**Work to complete**
The answer is the full set of records, given again exactly and without images.

**Material for this task**
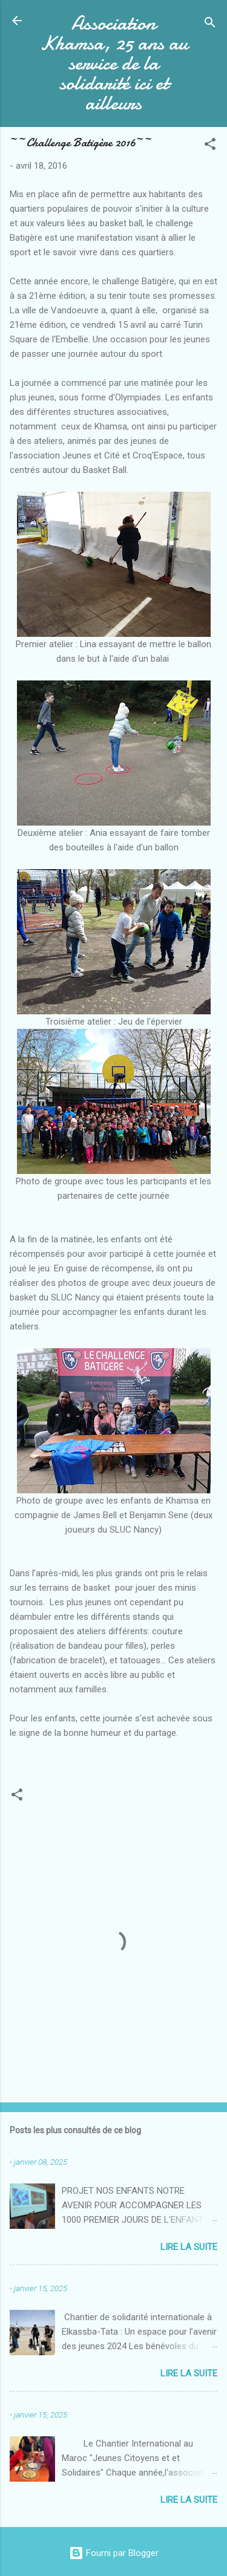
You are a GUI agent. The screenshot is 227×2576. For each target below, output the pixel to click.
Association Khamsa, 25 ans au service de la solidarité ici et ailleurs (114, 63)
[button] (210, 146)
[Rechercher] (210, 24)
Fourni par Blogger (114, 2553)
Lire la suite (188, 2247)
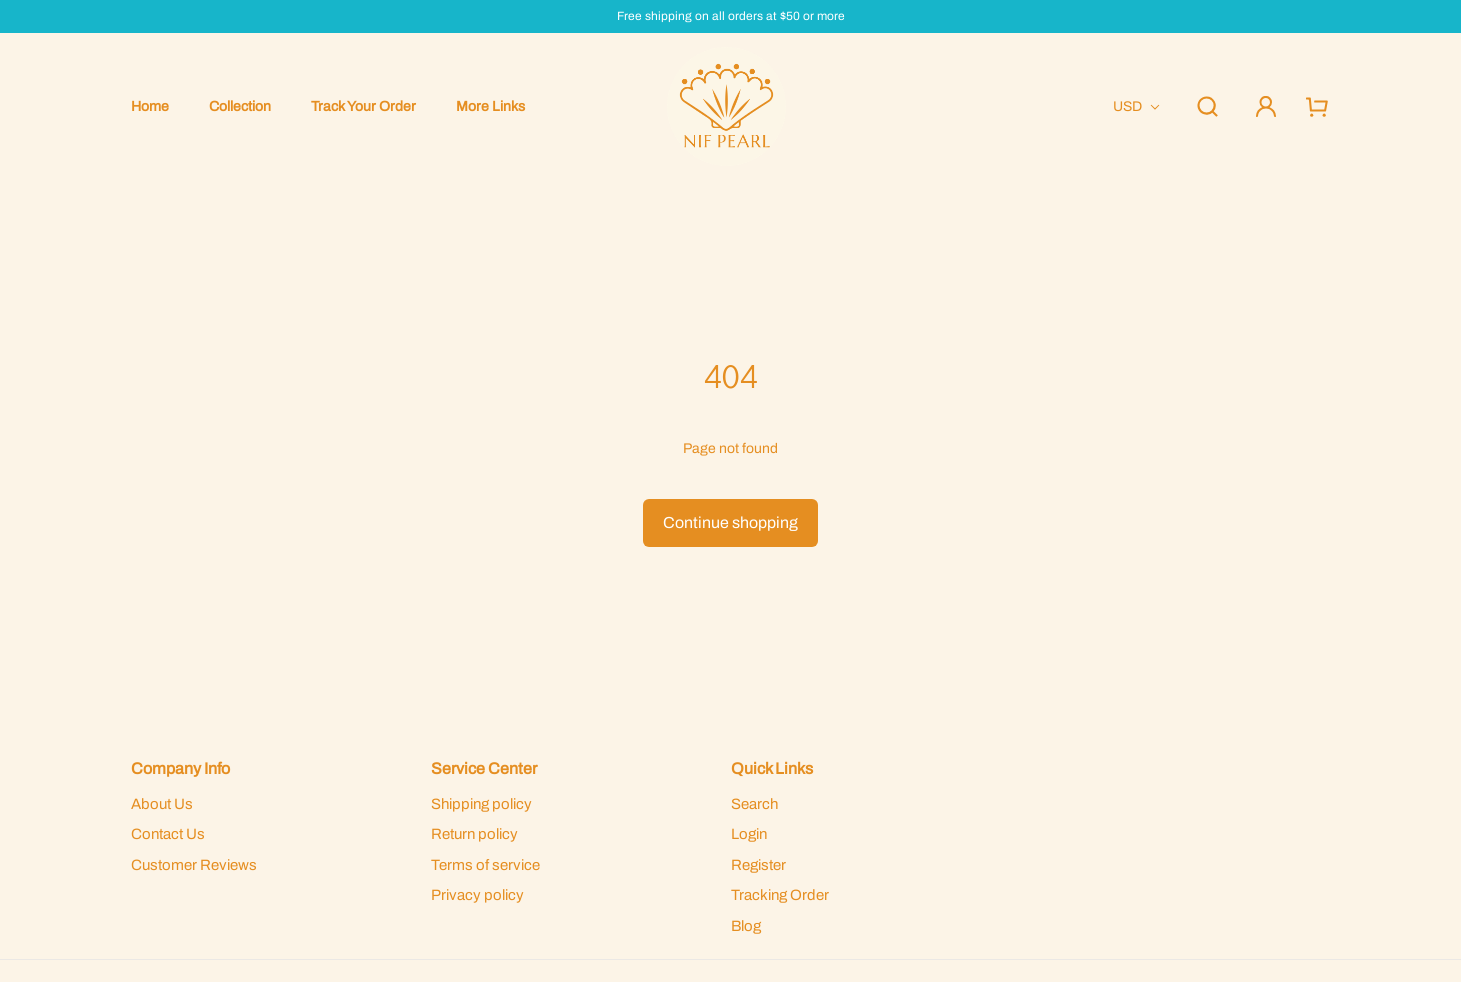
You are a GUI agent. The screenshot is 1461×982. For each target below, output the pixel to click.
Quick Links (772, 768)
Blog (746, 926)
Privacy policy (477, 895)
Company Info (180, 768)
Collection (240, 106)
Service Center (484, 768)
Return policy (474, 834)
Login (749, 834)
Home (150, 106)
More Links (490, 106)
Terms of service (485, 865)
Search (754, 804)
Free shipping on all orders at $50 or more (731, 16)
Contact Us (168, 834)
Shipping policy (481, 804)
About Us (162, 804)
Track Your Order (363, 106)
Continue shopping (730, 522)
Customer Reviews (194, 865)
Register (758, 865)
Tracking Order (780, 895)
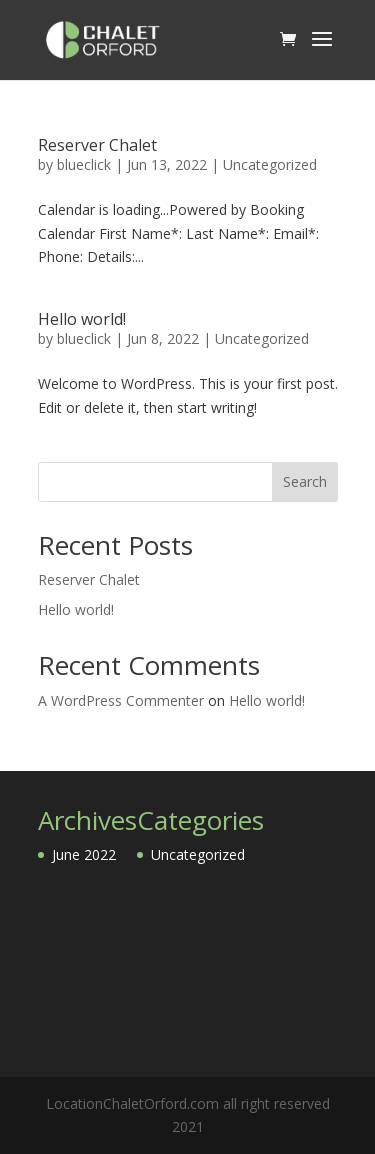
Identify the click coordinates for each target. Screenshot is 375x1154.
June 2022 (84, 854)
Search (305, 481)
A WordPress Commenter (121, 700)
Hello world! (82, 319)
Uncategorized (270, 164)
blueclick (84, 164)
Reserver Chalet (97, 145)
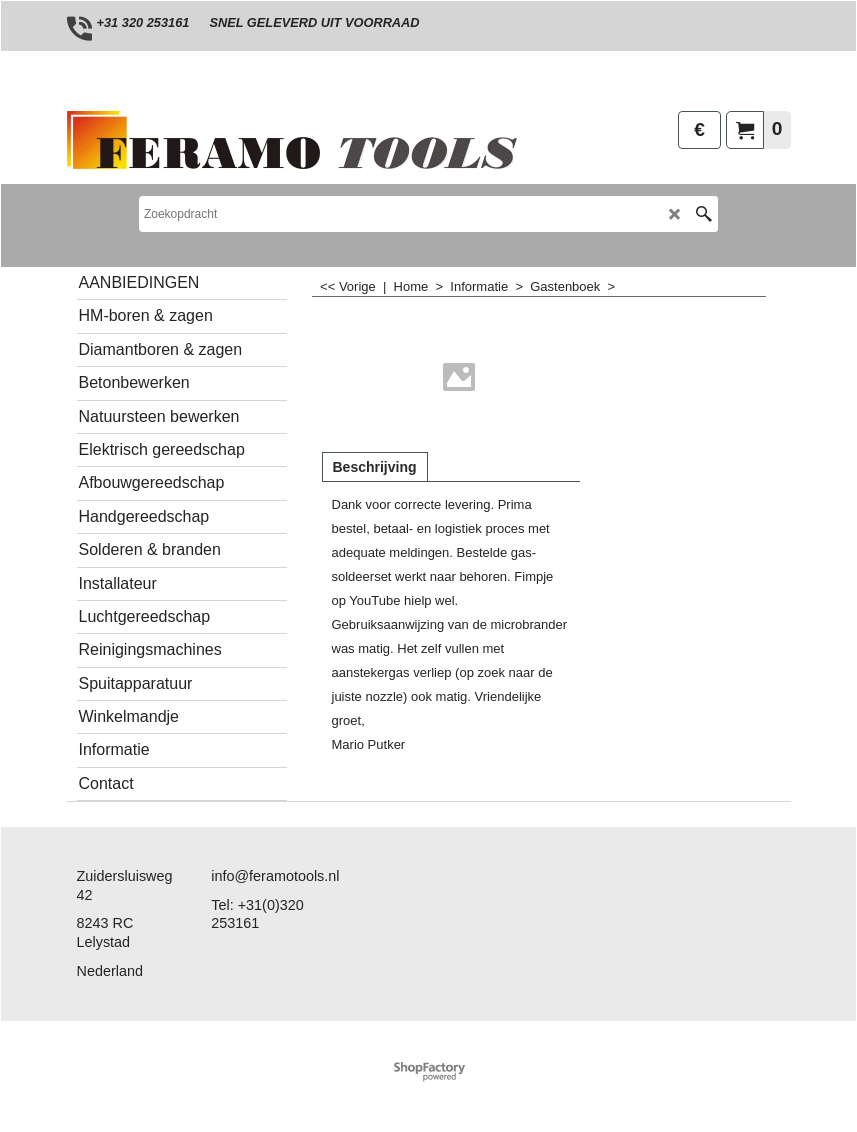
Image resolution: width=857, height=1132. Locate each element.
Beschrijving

**Solution**
You are a GUI agent. The screenshot is 227×2576. For each target below, output the pixel to click.
Association Khamsa, 25 ans au service de la solidarité ici et ailleurs (114, 63)
[button] (210, 146)
[Rechercher] (210, 24)
Fourni par Blogger (114, 2553)
Lire la suite (188, 2247)
You are a GUI agent. The screenshot is 1461×982. For each target below, output the pixel to click.
Quick Links (772, 768)
Blog (746, 926)
Privacy policy (477, 895)
Company Info (180, 768)
Collection (240, 106)
Service Center (484, 768)
Return policy (474, 834)
Login (749, 834)
Home (150, 106)
More Links (490, 106)
Terms of service (485, 865)
Search (754, 804)
Free shipping on all orders at $50 or more (731, 16)
Contact Us (168, 834)
Shipping policy (481, 804)
About Us (162, 804)
Track Your Order (363, 106)
Continue shopping (730, 522)
Customer Reviews (194, 865)
Register (758, 865)
Tracking Order (780, 895)
Identify the click coordinates for each target. Screenshot is 375x1154.
June 2022 (84, 854)
Search (305, 481)
A WordPress Commenter (121, 700)
Hello world! (82, 319)
Uncategorized (270, 164)
blueclick (84, 164)
Reserver Chalet (97, 145)
Image resolution: width=857, height=1132. Locate each element.
Beschrijving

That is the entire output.